Collected data:

+++++

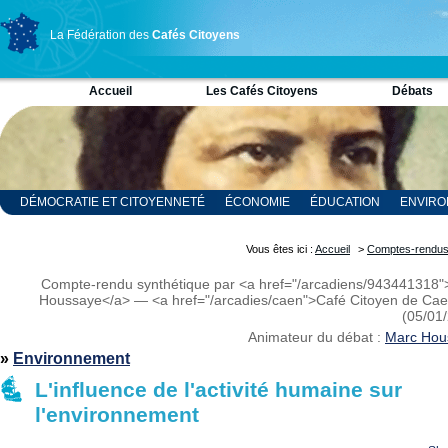
La Fédération des
Cafés Citoyens
Accueil
Les Cafés Citoyens
Débats
DÉMOCRATIE ET CITOYENNETÉ
ÉCONOMIE
ÉDUCATION
ENVIR
RELIGION ET SPIRITUALITÉ
SCIENCES
Vous êtes ici :
Accueil
>
Comptes-rendu
Compte-rendu synthétique par <a href="/arcadiens/943441318
Houssaye</a> — <a href="/arcadies/caen">Café Citoyen de Ca
(05/01
Animateur du débat :
Marc Hou
»
Environnement
L'influence de l'activité humaine sur
l'environnement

+++++

*Your instructions:*
Drop the images and quote the entries word for word.

*Answer space:*
La Fédération des
Cafés Citoyens
Accueil
Les Cafés Citoyens
Débats
DÉMOCRATIE ET CITOYENNETÉ
ÉCONOMIE
ÉDUCATION
ENVIR
RELIGION ET SPIRITUALITÉ
SCIENCES
Vous êtes ici :
Accueil
>
Comptes-rendu
Compte-rendu synthétique par <a href="/arcadiens/943441318
Houssaye</a> — <a href="/arcadies/caen">Café Citoyen de Ca
(05/01
Animateur du débat :
Marc Hou
»
Environnement
L'influence de l'activité humaine sur
l'environnement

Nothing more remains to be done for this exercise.